On appeal the cause, after consolidation, was docketed in the names of the petitioners who filed the motion on June 20th, as plaintiffs. All others who had appealed from the decision of the board were named on the docket as defendants. Appellee was not made a party to the proceedings *255either before the board or in the circuit court, had no notice of the appeals, and did not know of the judgment in the circuit court until long after it was rendered.
On appeal the parties refiled all pleas, exceptions, motions and remonstrances filed before the board. The court on appeal, upon proper request, found the facts specially and stated conclusions of law thereon. After setting forth the steps taken before the board, the court found that summons had been duly issued and served on all parties assessed who had not appealed for more than ten days before the term; that the viewers had reported 14,492 acres as benefited and liable to assessment; that the parties who had filed their notice of withdrawal from the petition before any steps were taken owned 1,787 acres; that, not counting them as petitioners, the petition at the time the report of the viewers was acted upon by the board contained the names of the owners of only 6,382 acres and against the petition were the owners of 8,110; that the viewers and engineer did not pursue a uniform line, plan or system in making their view of the lands affected by the improvement, but, for the purpose of reducing the assessable limits to such a number of acres as' would enable persons favorable to the improvement to make a majority out of their own» lands, intentionally omitted from their report lands owned by remonstrants, although those lands were equally benefited and liable to assessment and much nearer the line of the road than lands of others reported as benefited.
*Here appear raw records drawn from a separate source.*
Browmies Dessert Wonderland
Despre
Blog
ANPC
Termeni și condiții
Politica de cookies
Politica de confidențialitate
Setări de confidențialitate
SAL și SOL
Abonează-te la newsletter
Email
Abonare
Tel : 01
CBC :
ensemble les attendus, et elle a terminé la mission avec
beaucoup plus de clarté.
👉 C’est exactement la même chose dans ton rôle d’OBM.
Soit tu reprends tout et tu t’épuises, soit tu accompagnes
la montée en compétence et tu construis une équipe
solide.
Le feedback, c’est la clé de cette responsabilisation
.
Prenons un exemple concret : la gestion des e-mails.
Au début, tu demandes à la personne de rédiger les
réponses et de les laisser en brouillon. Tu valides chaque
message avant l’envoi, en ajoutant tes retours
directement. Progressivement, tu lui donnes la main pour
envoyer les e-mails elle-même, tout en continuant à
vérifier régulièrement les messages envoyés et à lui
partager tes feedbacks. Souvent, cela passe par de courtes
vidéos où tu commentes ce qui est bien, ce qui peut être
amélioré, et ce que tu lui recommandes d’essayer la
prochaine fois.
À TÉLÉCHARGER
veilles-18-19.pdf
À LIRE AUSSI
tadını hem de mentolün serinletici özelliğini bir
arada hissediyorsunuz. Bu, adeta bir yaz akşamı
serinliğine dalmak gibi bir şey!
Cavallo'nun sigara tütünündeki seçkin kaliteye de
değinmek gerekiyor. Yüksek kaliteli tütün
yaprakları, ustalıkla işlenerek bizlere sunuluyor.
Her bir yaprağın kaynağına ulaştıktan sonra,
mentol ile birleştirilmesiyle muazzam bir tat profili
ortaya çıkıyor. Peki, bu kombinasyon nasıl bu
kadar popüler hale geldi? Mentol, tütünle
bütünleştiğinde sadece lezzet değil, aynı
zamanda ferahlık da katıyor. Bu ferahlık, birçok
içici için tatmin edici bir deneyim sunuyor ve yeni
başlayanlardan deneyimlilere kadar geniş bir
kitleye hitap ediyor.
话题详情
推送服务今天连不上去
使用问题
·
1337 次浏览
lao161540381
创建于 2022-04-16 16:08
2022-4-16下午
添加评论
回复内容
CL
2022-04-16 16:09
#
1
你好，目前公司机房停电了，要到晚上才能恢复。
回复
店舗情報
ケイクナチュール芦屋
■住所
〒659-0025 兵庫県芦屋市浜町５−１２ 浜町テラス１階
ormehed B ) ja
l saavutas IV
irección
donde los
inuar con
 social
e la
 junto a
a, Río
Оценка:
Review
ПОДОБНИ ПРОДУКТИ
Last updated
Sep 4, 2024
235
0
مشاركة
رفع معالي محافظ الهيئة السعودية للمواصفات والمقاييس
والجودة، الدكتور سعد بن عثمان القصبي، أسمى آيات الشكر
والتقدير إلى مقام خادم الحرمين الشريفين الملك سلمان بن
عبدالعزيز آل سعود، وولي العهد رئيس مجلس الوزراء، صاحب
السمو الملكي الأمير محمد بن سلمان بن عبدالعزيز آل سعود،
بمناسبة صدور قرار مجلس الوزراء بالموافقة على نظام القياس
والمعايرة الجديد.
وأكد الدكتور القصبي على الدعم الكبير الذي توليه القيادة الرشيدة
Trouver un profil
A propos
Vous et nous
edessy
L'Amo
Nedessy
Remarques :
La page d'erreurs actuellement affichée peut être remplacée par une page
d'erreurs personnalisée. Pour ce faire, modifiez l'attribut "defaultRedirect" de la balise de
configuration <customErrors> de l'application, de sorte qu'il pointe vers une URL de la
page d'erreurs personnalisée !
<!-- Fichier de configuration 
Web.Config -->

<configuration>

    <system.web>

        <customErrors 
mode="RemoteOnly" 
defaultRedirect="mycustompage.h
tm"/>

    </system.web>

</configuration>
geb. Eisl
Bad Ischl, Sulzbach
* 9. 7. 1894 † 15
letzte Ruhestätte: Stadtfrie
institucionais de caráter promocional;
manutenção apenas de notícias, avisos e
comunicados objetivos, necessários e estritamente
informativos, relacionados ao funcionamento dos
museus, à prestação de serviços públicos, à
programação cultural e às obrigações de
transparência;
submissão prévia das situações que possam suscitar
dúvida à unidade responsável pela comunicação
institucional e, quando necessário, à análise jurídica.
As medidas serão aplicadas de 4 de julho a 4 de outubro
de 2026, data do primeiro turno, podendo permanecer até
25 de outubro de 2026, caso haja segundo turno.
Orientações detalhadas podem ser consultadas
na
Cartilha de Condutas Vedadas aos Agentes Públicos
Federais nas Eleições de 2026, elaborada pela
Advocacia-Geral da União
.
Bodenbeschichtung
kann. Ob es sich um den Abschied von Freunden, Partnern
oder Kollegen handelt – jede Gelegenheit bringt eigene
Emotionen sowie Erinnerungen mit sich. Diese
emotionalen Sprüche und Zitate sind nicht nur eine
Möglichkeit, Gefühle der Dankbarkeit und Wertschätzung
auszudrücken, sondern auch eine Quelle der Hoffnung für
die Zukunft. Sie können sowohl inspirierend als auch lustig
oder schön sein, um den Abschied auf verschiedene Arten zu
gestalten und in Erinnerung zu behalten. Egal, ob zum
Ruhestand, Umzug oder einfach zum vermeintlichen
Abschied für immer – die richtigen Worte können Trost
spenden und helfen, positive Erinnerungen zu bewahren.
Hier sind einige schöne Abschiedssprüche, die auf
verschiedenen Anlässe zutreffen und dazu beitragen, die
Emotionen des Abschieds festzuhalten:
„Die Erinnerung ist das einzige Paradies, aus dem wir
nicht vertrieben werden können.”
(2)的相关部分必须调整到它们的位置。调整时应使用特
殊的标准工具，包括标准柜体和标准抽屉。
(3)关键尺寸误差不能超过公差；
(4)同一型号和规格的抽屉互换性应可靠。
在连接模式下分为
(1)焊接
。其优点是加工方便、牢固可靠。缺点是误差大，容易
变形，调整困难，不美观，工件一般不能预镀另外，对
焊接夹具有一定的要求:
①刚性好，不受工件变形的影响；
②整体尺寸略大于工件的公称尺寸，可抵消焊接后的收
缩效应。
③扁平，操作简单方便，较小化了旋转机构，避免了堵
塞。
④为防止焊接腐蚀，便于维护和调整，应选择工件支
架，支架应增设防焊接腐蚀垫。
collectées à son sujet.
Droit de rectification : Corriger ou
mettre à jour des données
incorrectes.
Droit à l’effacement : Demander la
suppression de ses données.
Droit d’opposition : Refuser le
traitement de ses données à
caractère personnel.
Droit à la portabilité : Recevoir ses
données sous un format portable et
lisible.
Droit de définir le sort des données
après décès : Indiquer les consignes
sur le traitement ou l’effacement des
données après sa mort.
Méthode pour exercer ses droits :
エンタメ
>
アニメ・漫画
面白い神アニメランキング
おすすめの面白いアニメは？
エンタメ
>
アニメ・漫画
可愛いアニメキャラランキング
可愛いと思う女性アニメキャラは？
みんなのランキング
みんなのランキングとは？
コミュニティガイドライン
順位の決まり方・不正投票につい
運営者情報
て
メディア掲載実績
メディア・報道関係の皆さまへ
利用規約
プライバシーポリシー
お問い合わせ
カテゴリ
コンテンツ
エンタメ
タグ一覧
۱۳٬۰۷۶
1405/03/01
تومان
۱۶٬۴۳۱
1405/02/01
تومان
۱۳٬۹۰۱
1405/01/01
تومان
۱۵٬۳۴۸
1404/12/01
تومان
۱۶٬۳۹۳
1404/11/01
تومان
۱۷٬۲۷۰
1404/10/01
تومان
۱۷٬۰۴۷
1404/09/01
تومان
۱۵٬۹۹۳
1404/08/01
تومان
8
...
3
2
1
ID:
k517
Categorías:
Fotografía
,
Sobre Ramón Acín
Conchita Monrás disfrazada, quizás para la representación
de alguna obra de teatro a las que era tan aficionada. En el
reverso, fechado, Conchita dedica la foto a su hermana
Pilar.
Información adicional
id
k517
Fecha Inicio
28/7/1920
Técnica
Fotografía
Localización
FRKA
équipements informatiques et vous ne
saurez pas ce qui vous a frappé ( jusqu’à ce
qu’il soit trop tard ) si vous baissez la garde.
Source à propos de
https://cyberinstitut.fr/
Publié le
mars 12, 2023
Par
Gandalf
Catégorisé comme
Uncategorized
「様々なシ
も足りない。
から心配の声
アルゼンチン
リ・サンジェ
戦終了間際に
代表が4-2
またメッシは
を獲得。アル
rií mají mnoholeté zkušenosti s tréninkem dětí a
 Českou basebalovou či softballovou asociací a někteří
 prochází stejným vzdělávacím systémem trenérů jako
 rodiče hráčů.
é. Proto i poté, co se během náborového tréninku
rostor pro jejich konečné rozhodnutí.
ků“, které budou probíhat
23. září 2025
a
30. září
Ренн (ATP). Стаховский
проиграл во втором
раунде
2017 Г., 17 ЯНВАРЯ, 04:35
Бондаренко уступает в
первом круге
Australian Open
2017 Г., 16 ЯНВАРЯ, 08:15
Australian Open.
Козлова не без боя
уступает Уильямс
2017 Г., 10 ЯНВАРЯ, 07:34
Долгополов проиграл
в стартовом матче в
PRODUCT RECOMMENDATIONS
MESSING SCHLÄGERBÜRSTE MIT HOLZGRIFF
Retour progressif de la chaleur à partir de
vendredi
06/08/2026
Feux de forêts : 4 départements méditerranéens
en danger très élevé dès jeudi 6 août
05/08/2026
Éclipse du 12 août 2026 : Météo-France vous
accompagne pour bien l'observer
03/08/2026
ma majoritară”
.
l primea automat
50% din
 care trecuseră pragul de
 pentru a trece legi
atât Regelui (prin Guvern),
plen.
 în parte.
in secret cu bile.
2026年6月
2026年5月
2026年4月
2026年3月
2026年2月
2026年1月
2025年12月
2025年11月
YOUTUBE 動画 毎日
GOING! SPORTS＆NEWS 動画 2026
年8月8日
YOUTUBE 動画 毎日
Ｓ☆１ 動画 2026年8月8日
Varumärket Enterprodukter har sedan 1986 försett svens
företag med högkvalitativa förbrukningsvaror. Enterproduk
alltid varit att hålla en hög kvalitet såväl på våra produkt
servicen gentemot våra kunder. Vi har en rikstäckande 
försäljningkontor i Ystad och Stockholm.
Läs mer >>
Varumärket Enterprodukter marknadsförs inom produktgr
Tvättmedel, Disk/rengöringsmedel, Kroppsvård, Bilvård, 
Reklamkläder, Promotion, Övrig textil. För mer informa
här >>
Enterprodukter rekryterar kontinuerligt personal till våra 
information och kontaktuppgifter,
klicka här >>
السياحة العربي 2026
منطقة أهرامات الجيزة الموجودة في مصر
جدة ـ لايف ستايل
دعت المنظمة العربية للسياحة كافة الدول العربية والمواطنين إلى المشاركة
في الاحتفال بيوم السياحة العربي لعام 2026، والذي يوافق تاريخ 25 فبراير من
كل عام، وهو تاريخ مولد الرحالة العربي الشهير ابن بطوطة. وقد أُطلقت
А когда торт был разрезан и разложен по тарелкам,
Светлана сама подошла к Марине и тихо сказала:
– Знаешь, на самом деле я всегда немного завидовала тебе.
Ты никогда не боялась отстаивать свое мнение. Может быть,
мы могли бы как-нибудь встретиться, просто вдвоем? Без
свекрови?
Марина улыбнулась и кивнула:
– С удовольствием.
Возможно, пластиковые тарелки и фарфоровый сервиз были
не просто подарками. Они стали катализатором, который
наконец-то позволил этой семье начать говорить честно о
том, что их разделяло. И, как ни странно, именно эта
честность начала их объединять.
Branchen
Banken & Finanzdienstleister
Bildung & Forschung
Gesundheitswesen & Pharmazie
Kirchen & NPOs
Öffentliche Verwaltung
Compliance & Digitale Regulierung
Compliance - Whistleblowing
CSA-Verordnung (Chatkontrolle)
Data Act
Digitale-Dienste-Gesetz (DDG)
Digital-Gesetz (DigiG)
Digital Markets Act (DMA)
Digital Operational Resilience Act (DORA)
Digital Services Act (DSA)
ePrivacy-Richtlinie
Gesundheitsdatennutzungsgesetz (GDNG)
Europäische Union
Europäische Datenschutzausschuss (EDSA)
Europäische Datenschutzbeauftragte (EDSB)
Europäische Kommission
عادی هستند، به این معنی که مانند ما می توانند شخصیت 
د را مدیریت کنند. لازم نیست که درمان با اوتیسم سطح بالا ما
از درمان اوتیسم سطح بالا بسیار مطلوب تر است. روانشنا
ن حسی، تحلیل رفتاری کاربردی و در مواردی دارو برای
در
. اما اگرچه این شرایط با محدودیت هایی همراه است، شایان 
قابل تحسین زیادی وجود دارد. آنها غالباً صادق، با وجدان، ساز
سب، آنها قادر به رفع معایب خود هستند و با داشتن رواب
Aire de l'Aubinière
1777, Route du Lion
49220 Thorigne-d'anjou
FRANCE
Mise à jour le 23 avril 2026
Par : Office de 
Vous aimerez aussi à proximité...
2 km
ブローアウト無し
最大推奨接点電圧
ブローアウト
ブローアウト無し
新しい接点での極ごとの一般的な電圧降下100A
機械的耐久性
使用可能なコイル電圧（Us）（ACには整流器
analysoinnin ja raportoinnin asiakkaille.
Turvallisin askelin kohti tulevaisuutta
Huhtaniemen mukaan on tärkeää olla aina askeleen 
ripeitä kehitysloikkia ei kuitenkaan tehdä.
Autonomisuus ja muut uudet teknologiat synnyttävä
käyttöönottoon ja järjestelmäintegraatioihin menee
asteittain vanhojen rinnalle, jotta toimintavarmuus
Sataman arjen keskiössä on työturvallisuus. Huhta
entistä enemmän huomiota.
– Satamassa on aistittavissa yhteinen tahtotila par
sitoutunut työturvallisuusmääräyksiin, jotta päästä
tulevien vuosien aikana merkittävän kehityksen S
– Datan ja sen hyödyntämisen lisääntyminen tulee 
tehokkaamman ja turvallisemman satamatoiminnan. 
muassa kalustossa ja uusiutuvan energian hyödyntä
As conclusions of law the court stated that the names of the parties who gave notice of withdrawal from the petition could not legally be counted in favor of the improvement; that the petition, when the report of the viewers was acted on by the board, did not contain the names of a majority of resident landowners nor of the owners of a majority of acres reported as benefited; and that the assessments against the lands of each party to the appeals should be set aside and held for naught. On. September 15, 1891, the court rendered judgment canceling the assessments of the *256parties and enjoining the auditor and treasurer from attempting to collect them. This judgment was in full force at the time the present suit was begun. The auditor anddreasurer were not made parties to the road proceedings on appeal.
In the present suit the court further found that the summons issued on the appeal of the parties who were made plaintiffs on the consolidation was not served on all the landowners whose lands were assessed and who had not joined in any of the appeals; that the summons was not served ten days before the first day of the term; that the landowners who were not served with summons did not appear nor were they called and defaulted; that all parties to the trial and judgment on appeal were seeking the same relief, namely, to have the proceedings before the board declared void; and that the proceedings on appeal were had and determined without adversary parties and were ex parte and collusive against appellee.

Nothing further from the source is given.